**YOUR OBJECTIVE**
Without the pictures, set down every line of the data exactly.
————
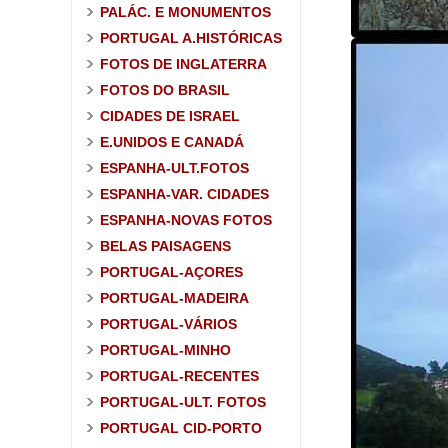
PALÁC. E MONUMENTOS
PORTUGAL A.HISTÓRICAS
FOTOS DE INGLATERRA
FOTOS DO BRASIL
CIDADES DE ISRAEL
E.UNIDOS E CANADÁ
ESPANHA-ULT.FOTOS
ESPANHA-VAR. CIDADES
ESPANHA-NOVAS FOTOS
BELAS PAISAGENS
PORTUGAL-AÇORES
PORTUGAL-MADEIRA
PORTUGAL-VÁRIOS
PORTUGAL-MINHO
PORTUGAL-RECENTES
PORTUGAL-ULT. FOTOS
PORTUGAL CID-PORTO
————
**SOLUTION FOR THIS PROBLEM**
PALÁC. E MONUMENTOS
PORTUGAL A.HISTÓRICAS
FOTOS DE INGLATERRA
FOTOS DO BRASIL
CIDADES DE ISRAEL
E.UNIDOS E CANADÁ
ESPANHA-ULT.FOTOS
ESPANHA-VAR. CIDADES
ESPANHA-NOVAS FOTOS
BELAS PAISAGENS
PORTUGAL-AÇORES
PORTUGAL-MADEIRA
PORTUGAL-VÁRIOS
PORTUGAL-MINHO
PORTUGAL-RECENTES
PORTUGAL-ULT. FOTOS
PORTUGAL CID-PORTO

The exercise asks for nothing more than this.